Dataset excerpts:

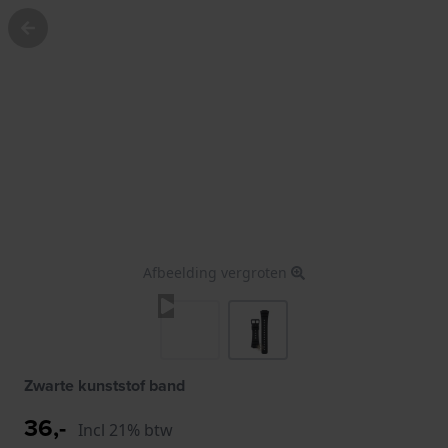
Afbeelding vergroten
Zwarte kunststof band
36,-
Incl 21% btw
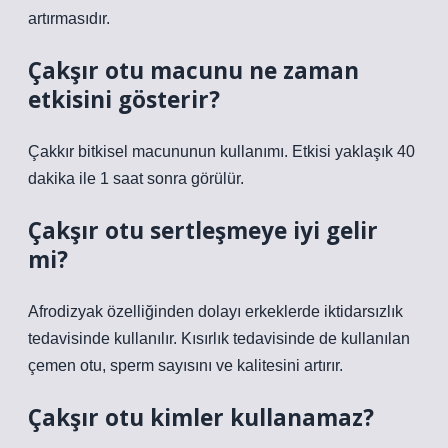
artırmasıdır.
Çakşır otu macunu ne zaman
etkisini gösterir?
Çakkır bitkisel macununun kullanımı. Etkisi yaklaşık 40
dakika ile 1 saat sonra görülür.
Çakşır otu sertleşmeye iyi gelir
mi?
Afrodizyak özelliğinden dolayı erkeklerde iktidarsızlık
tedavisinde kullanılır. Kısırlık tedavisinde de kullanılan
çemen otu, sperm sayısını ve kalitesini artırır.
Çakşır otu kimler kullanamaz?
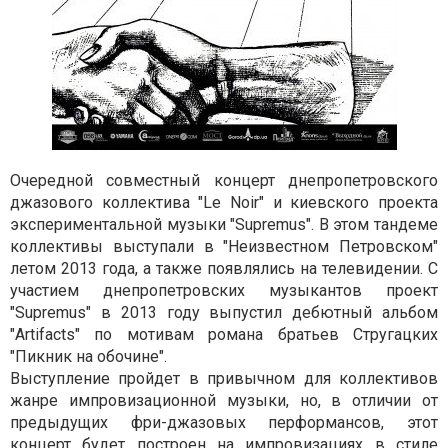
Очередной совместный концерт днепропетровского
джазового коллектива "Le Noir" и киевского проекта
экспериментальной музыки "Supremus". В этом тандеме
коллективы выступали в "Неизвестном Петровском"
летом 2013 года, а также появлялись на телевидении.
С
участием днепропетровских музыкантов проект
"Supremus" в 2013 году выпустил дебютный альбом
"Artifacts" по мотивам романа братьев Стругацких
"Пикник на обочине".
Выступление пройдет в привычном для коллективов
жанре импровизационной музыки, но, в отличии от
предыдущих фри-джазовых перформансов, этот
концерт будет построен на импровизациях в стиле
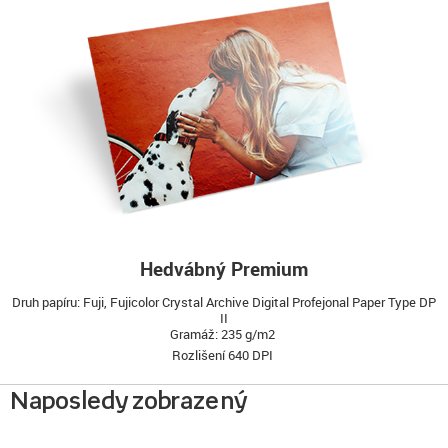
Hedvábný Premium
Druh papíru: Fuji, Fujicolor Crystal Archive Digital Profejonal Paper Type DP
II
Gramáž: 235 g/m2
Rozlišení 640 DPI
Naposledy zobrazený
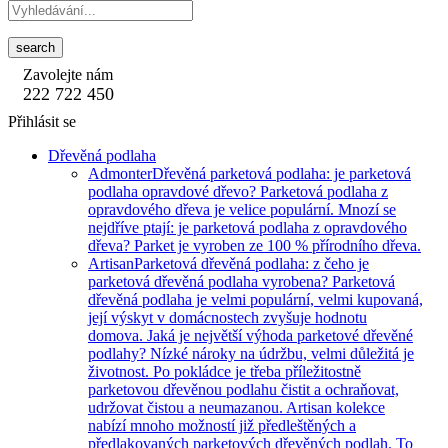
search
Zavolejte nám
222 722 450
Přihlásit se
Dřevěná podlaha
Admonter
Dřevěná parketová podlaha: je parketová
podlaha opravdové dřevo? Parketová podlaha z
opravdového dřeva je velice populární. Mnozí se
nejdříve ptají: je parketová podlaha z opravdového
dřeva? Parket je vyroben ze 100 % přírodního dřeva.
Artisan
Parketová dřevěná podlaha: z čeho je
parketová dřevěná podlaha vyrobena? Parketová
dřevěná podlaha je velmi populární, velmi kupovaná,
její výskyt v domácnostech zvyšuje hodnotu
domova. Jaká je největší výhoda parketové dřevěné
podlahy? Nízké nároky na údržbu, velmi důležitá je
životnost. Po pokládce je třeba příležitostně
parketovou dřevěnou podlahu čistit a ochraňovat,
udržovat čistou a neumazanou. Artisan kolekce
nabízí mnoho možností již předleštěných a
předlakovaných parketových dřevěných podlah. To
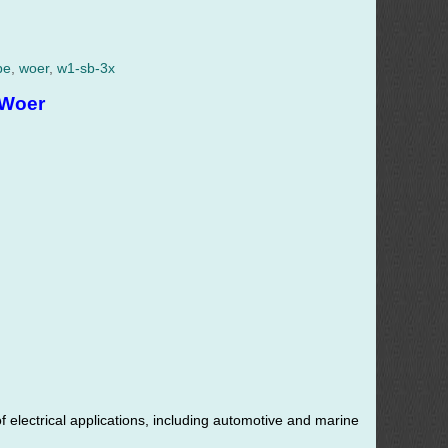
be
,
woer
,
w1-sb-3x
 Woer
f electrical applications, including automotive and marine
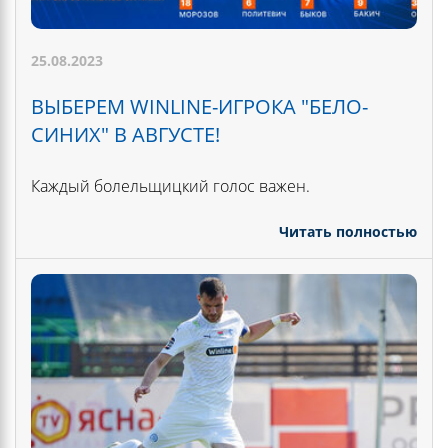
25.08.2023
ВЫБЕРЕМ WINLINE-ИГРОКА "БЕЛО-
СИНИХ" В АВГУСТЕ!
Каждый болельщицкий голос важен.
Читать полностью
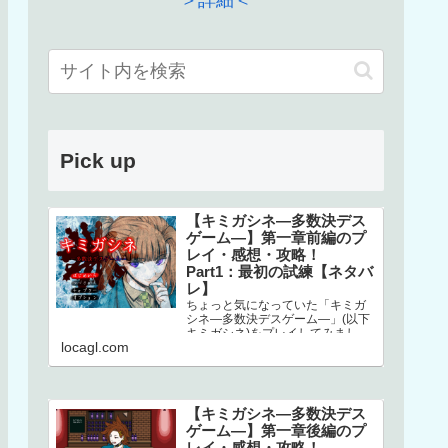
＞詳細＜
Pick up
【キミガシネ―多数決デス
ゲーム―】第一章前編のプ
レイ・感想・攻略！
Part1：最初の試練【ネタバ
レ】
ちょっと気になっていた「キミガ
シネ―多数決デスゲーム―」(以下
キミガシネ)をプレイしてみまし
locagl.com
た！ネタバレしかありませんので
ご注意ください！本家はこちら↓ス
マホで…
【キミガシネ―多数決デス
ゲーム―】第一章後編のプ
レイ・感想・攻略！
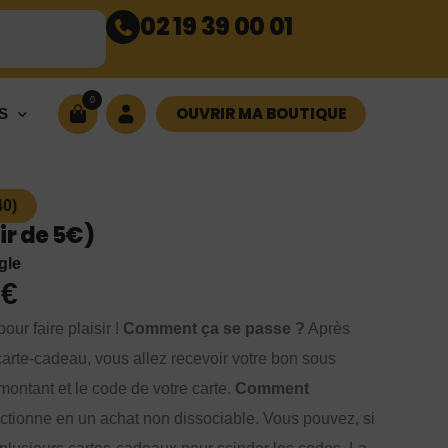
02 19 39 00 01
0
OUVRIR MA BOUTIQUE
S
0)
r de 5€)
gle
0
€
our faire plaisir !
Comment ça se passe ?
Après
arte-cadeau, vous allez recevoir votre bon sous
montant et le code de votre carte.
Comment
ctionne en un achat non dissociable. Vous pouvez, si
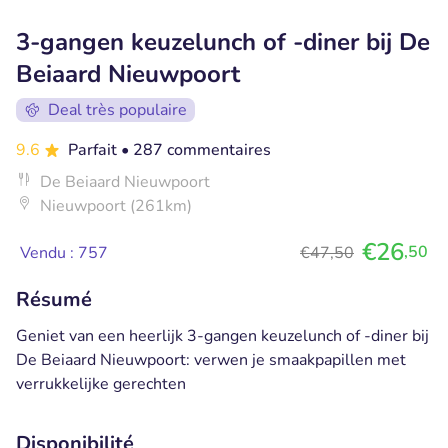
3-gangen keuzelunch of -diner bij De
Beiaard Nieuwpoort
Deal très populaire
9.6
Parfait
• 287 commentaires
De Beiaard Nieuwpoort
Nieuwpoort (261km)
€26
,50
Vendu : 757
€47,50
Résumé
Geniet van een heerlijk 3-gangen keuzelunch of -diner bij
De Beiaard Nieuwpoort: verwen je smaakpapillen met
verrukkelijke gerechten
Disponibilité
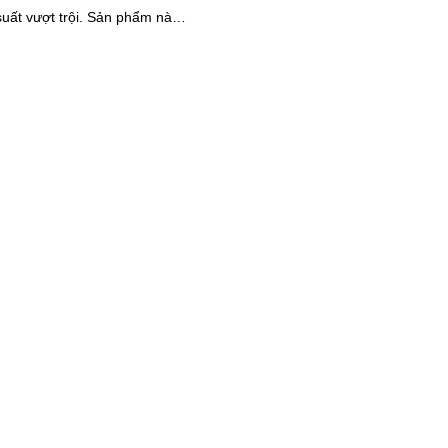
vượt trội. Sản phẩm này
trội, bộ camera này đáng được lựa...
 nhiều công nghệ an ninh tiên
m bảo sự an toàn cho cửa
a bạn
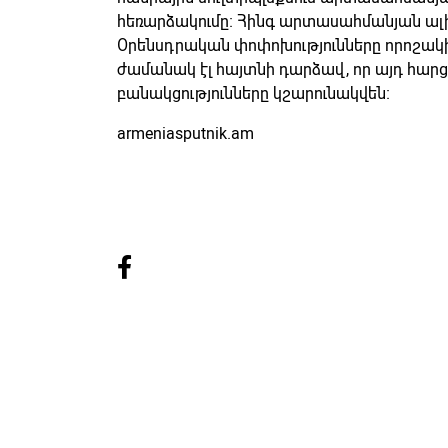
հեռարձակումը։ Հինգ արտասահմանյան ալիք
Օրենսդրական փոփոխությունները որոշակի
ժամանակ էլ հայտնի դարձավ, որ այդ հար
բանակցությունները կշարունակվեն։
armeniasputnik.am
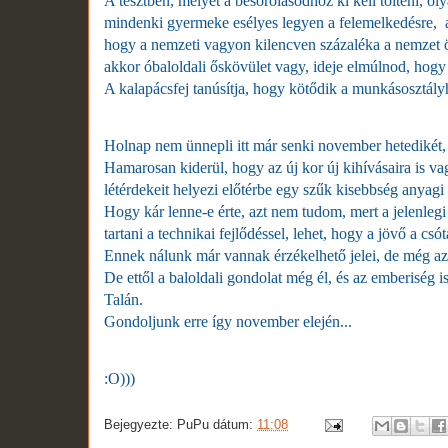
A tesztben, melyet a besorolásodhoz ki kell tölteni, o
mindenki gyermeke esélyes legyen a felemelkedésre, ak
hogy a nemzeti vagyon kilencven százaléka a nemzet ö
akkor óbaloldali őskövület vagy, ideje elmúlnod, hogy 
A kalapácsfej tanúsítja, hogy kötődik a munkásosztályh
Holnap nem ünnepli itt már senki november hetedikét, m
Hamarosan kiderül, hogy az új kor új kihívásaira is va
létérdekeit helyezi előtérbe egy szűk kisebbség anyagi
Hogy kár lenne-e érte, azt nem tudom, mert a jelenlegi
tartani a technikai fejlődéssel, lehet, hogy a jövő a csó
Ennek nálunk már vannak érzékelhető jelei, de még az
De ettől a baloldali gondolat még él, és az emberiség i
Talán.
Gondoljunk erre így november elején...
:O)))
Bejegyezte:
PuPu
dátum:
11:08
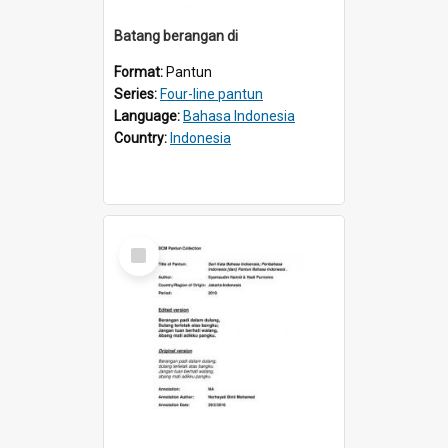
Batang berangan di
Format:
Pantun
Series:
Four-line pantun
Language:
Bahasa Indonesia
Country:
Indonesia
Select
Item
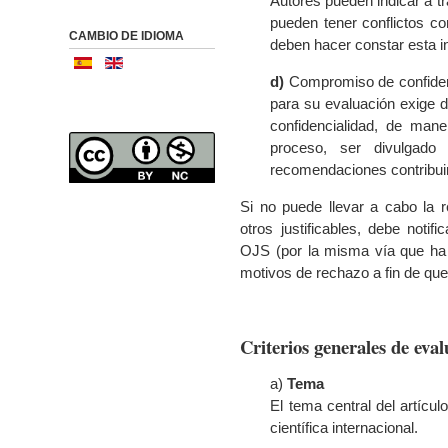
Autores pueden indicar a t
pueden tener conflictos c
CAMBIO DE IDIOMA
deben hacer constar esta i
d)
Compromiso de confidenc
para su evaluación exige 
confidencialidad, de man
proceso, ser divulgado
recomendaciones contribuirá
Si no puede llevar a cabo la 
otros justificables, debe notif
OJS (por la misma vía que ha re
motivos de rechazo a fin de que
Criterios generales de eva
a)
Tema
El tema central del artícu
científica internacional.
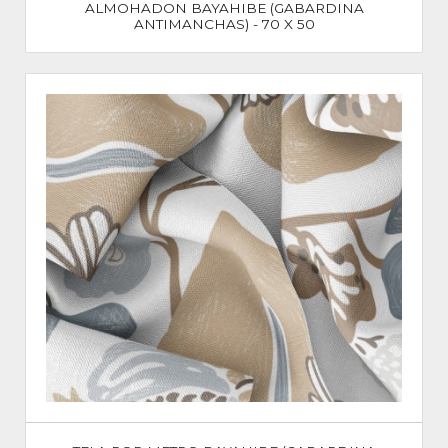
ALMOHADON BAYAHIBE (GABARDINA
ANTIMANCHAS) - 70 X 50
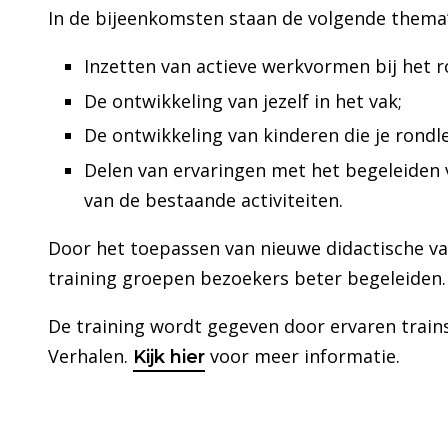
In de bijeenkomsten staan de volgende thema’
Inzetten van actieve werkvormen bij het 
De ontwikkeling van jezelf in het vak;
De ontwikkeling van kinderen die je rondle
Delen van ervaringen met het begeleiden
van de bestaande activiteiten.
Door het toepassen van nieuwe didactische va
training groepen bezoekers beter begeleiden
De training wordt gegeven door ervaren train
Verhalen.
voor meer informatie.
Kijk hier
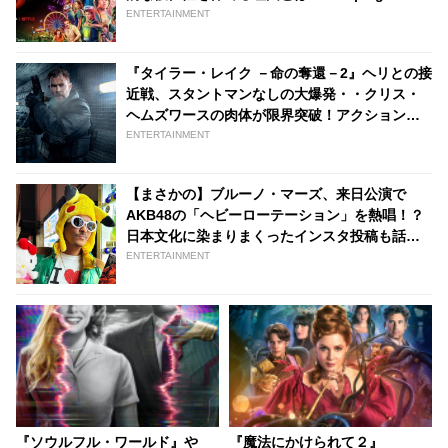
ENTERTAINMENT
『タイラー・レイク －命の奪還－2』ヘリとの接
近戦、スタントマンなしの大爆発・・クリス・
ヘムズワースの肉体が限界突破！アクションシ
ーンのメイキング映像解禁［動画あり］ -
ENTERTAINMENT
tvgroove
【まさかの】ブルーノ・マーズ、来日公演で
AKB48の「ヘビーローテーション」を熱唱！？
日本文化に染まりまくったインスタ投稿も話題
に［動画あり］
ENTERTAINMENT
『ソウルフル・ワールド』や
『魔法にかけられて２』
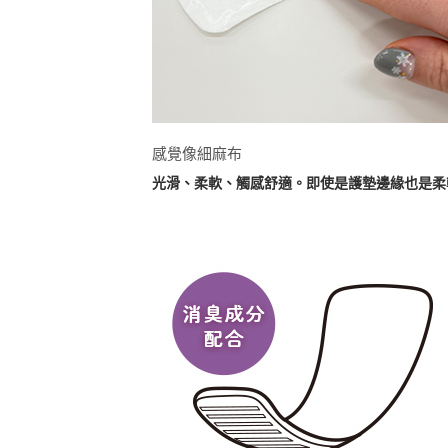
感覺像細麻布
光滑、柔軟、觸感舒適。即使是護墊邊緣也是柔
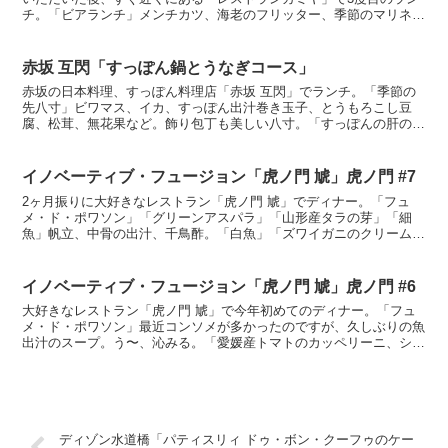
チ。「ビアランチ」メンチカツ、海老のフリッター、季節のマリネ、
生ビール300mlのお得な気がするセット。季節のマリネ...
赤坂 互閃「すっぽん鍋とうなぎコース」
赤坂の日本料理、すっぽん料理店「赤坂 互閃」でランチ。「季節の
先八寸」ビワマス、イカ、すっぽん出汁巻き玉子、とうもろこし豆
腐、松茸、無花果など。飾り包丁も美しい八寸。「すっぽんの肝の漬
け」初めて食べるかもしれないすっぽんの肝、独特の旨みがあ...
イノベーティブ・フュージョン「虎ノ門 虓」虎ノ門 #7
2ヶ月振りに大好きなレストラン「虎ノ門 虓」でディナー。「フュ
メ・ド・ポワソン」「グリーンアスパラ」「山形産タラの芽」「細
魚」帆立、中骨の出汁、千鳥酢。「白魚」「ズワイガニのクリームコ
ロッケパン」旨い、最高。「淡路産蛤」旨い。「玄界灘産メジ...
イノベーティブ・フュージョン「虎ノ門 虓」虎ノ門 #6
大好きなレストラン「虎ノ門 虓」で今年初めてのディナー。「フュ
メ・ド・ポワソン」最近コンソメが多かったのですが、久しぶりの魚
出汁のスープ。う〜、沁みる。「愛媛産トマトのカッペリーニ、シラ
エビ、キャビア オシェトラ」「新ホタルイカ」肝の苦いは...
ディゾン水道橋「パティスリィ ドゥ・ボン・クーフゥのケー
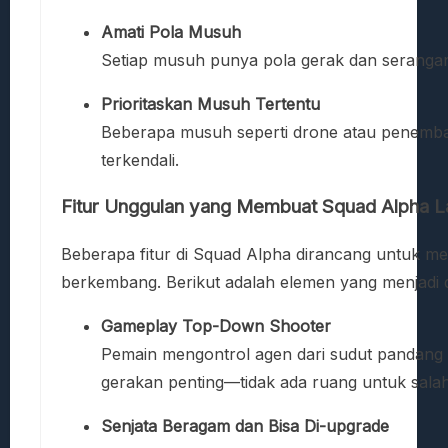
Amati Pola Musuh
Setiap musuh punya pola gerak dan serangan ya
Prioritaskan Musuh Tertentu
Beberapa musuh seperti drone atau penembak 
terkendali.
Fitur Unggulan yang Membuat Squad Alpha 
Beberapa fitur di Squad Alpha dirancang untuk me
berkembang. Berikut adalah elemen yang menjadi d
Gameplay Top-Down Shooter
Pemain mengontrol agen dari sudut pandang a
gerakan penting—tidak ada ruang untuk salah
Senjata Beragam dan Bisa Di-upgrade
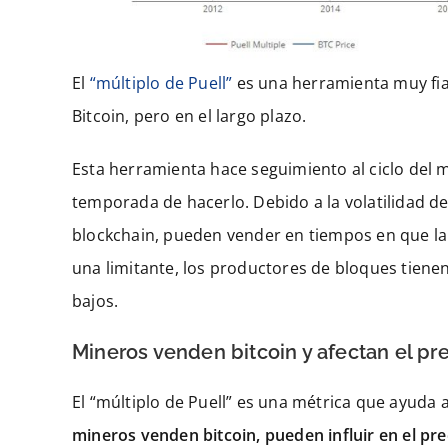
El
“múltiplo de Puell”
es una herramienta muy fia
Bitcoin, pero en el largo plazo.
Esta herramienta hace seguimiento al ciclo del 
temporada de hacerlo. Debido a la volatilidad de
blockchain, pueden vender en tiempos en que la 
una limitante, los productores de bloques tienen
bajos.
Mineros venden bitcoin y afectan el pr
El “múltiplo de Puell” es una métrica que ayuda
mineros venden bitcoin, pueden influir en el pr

Work to be completed: The required output consists only of the lines from the one containing "Prioritaskan Musuh Tertentu" to the last line of the material, reproduced exactly, pictures excluded.

Solution for this exercise:
Prioritaskan Musuh Tertentu
Beberapa musuh seperti drone atau penembak 
terkendali.
Fitur Unggulan yang Membuat Squad Alpha 
Beberapa fitur di Squad Alpha dirancang untuk me
berkembang. Berikut adalah elemen yang menjadi d
Gameplay Top-Down Shooter
Pemain mengontrol agen dari sudut pandang a
gerakan penting—tidak ada ruang untuk salah
Senjata Beragam dan Bisa Di-upgrade
El
“múltiplo de Puell”
es una herramienta muy fia
Bitcoin, pero en el largo plazo.
Esta herramienta hace seguimiento al ciclo del 
temporada de hacerlo. Debido a la volatilidad de
blockchain, pueden vender en tiempos en que la 
una limitante, los productores de bloques tienen
bajos.
Mineros venden bitcoin y afectan el pr
El “múltiplo de Puell” es una métrica que ayuda
mineros venden bitcoin, pueden influir en el pr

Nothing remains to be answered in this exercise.